This article isn't exactly aimed at retail investors, but it's an interesting view: volatility is increasing, and in an increasingly volatile world, safe bets may do worse than an assortment of risky bets.
I'm curious what the stackers think of rhis?.
What we’re interested in is not “is the VIX increasing over time” but rather “are the spikes of the VIX getting bigger, and more frequent”. When you fatten the tails in a distribution, you decrease the frequency of small-scale volatility and increase the outliers. The term we use for measuring this fatness is kurtosis. Looking at the kurtosis of SPY’s price action over an annualised window, you’ll see a small and steady increase since 2007.
We’re interested not in how volatile the index is, but how volatile it’s volatility (vol-of-vol) is. Vol-of-vol is not quite the same as kurtosis, but it’s a good enough proxy for us. The index for this - the VVIX - has data from 2006 onwards. Looking at the VVIX, there’s a bunch of noise but again we’ve got a small uptrend over the same timeframe.

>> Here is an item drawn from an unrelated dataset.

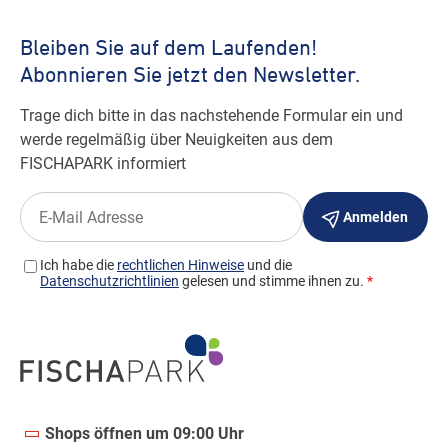
Shops öffnen um 09:00 Uhr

The most blatant area this extremity shows up is the SKEW index which measures the market expectations for ‘tail risk’ using the implied volatility of out-of-the-money (OTM) strikes for the S&P 500.

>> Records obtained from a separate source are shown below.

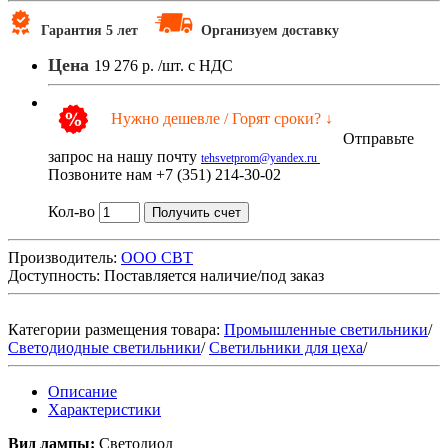
Гарантия 5 лет
Организуем доставку
Цена
19 276 р.
/шт. с НДС
Нужно дешевле / Горят сроки? ↓
Отправьте
запрос на нашу почту
tehsvetprom@yandex.ru
Позвоните нам +7 (351) 214-30-02
Кол-во
Получить счет
Производитель:
ООО СВТ
Доступность:
Поставляется наличие/под заказ
Категории размещения товара:
Промышленные светильники
/
Светодиодные светильники
/
Светильники для цеха
/
Описание
Характеристики
Вид лампы:
Светодиод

Venture’s not a hedge. If you want to hedge negative tail risk, buy puts or gold.
Increased vol-of-vol means increased surface area for path dependant outcomes. Things compound faster, and yes the money printer has given us fatter tails and a bigger power law. Think of COVID pulling forward retail trading demand. Or the GFC for trustless money. Or bank runs (SVB) for stablecoin infrastructure. Or the transformer paper for app layer startups. Each of these represents a discontinuous shift where the “sure bet” incumbents were poorly positioned, and the variance (outliers) captured disproportionate value. These aren’t predictable trends but regime changes that invalidate previous assumptions and create winner-take-most dynamics for adapted solutions.